Dr Pavitra Mohan (Co-founder, Basic HealthCare Services)


I was invited to speak to medical students of Mahatma Gandhi Institute of Medical Sciences, located in Wardha, part of the Reorientation of Medical Education program.

I spoke on choosing primary healthcare as a career and life choice. I was overjoyed at the interest, understanding and deep concern for India's inequitable healthcare system among the students. If physicians are indeed "attorneys of the poor", I saw many attorneys in that room. That filled me with an unbearable hope.

Here is an excerpt of my address.


Hello dear students and friends,

I am so happy to be speaking to you today. Besides the joy of speaking to young students of a medical college that promotes a culture of service among its medical students, I have another important reason to be happy.

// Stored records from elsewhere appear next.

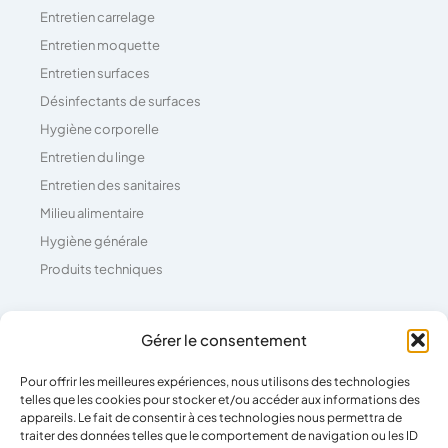
Entretien carrelage
Entretien moquette
Entretien surfaces
Désinfectants de surfaces
Hygiène corporelle
Entretien du linge
Entretien des sanitaires
Milieu alimentaire
Hygiène générale
Produits techniques
Coordonnées
Gérer le consentement
Pour offrir les meilleures expériences, nous utilisons des technologies
04 73 26 81 71
telles que les cookies pour stocker et/ou accéder aux informations des
39 Rue Pierre Boulanger,
appareils. Le fait de consentir à ces technologies nous permettra de
traiter des données telles que le comportement de navigation ou les ID
63100 Clermont-Ferrand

My own desire to get in Wardha Medical College

Thirty-six years ago, I was preparing to get admission to a medical college. And since MGIMS had its own medical entrance exam, I was preparing for it separately. One of the paper that you needed to clear for getting admission in MGIMS was Gandhian Thoughts. I read through Gandhi’s autobiography and decided this is where I really want to study medicine. In the exams, I did well in Gandhian thoughts, but flunked in Biology! My dreams for studying in MGIMS shattered – I did study medicine though. I am therefore happy that I am speaking to students of the medical college, where I dreamt of studying, but failed to get admission!

Working in Delhi, exposure to misery and illness, and magic of modern medicine

Subsequently, I studied and worked at government hospitals in Delhi during my MBBS and MD, where I was getting exposed to realities of harsh lives that so many people lived. When they came to the hospital, they would be in tatters, no money in their pockets and no food in their bellies. Children would die of neonatal tetanus and measles.

However, I also learnt the beauty and magic of modern medicine: we could still snatch the kids out of jaws of deaths. Antimalarials would be magical, so would the correct treatment of Nephrotic Syndrome.

Udaipur, exposure to rural areas and advice

After my MD, I got an opportunity to live and work in Udaipur, at RNT Medical College, as a faculty in Paediatrics. At Udaipur, for the first time, I saw a real village, and understood how rural administration and health systems work.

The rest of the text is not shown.